Em cena, a linguagem física, o improviso e a interação direta com a plateia reforçam a potência do riso como experiência coletiva – pausa afetiva em meio à rotina marcada por telas, pressa e excesso de estímulos.
Boas vibrações
“Circo remete à fantasia, e é isso que nos mantém vivos neste mundo cheio de dificuldades”, garante Jonas. “Ele traz boas vibrações e consegue atingir todas as pessoas, porque é cultura de massa, não tem aquela coisa rebuscada da chamada cultura erudita, que, muitas vezes, entrega ao espectador algo que ele não entende”, comenta.

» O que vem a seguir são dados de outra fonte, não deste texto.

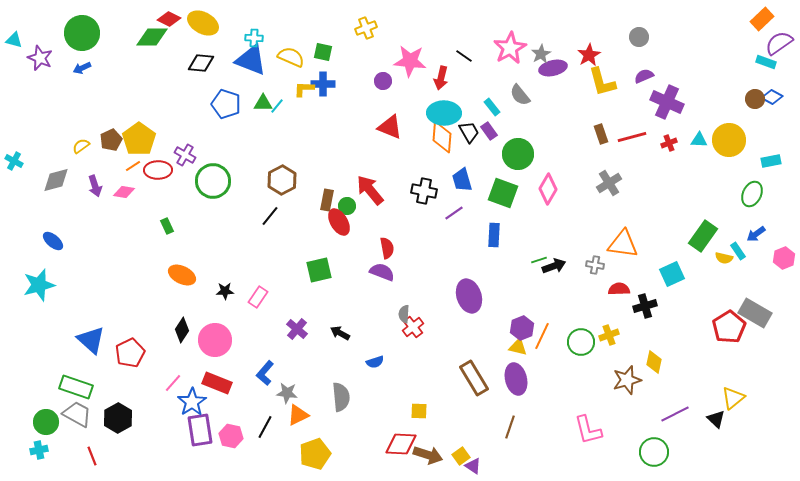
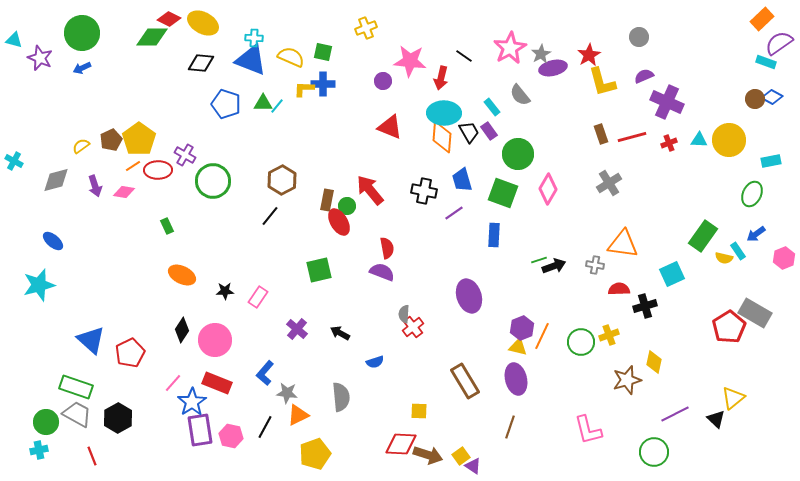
brown rectangle at (474, 378): moved 9 px left, 3 px down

Com raízes na Antiguidade – há registros de acrobatas e malabaristas em pinturas de tumbas, por volta de 2000 a.C. –, o circo chegou ao Brasil em meados do século 19, trazido por companhias europeias. No entanto, já havia artistas circenses no país desde o século 17.
Há registros de padres reclamando de ciganos vindos da Europa, que usavam estruturas parecidas com as do “circo de pau fincado” para se apresentar nos dias de festas religiosas.
“O motivo da reclamação é que nessas festas havia bagunça, bebedeira e exibições artísticas, de modo que as pessoas deixavam de ir à missa para assistir às apresentações”, diverte-se Jonas.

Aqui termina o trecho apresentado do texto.